I guess what is striking me the most is that even with reducing my food choices to 7, I am still overwhelmingly, abundantly, blessed and privileged. With only 7 foods, I still receive adequate nutrition, and I have not gone to bed hungry. I am not even sure that I know what real hunger feels like.
He spoke today over Skype, in that beautiful, soft voice, with his gorgeous smile stretched across his chocolate skin.
I ate meat today! Tibs.
The excitement radiating from him was palpable, and I swallowed hard past a lump in my throat. He went on to explain how a kind foreigner had invited him out for a meal, and how he was able to fill his hungry belly for the first time in quite awhile.
In that moment the contrast between his world and mine was even more glaringly apparent. I felt sick. It's been eight days, and I have eaten meat, granted chicken, every single one of those eight days. Instead of exclaiming my thanksgiving I sigh over chicken again.
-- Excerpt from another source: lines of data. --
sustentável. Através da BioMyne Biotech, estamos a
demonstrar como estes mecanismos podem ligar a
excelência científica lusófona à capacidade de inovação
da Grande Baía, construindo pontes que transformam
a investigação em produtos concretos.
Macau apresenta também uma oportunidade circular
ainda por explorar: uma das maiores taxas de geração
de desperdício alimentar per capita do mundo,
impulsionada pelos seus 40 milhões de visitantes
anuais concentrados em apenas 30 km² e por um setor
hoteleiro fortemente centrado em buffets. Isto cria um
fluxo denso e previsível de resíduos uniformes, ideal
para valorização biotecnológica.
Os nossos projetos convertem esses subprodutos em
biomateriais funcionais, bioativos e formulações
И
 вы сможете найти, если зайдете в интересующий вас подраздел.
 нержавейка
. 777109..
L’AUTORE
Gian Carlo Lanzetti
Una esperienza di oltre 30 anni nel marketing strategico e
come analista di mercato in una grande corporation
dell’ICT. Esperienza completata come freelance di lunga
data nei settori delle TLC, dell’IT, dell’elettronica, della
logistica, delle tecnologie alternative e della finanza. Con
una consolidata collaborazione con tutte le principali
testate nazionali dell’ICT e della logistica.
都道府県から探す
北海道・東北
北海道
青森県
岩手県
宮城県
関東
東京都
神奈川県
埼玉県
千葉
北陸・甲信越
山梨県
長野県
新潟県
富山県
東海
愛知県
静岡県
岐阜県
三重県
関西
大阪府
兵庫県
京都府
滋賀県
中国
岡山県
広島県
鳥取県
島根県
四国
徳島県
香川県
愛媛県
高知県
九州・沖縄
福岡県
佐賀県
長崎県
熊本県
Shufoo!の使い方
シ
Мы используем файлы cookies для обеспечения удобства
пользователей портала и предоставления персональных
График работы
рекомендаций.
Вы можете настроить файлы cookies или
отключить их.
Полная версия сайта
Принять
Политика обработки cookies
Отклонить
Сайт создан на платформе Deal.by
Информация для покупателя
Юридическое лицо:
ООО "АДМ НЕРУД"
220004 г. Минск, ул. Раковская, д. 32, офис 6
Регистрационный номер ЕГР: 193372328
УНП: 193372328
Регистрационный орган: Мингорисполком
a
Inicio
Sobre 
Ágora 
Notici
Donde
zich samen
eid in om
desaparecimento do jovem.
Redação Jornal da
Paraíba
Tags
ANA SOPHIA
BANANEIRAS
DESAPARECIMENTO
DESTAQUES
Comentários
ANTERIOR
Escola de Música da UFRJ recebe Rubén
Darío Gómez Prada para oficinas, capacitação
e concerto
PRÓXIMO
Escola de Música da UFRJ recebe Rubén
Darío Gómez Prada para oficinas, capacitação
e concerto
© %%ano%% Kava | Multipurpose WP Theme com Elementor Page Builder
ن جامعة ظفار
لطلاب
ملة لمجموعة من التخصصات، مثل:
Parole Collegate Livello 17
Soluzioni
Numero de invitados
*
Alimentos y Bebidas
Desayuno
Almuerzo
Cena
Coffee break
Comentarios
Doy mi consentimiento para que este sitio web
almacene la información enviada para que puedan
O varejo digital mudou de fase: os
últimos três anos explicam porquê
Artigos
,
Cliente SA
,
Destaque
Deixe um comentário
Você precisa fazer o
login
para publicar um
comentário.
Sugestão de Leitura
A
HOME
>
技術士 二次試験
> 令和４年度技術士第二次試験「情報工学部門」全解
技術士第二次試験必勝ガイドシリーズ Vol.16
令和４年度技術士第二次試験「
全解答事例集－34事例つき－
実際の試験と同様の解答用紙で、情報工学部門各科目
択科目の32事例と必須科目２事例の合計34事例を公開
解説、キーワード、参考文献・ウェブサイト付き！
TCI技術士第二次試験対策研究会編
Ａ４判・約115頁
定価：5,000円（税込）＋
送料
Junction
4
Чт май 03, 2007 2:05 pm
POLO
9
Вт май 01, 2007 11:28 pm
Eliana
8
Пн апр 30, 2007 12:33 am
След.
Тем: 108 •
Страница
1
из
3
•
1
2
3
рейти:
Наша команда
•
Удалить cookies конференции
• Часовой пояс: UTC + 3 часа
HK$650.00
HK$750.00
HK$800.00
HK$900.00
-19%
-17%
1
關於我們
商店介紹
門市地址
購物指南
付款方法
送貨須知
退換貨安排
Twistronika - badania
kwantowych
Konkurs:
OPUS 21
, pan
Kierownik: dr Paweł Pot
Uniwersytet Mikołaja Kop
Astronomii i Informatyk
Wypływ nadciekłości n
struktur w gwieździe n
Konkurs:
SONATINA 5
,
I don't know what is wrong with me. Why am I not more thankful for every single grace gift in my life? I sit here surrounded by luxury after luxury - all undeserved. I am moved to tears, and haven't the words to write all that's in my heart. And God's gracious gifts don't stop, as I type another gift is set on my counter. My husband just walked in with a gallon of cider that I will warm up and slowly savor.
But in this moment I understand - the veil is lifted for now, and I am thanking God for this cider. This gift. This undeserved, glorious blessing.
And God, thank you that I got to eat meat today!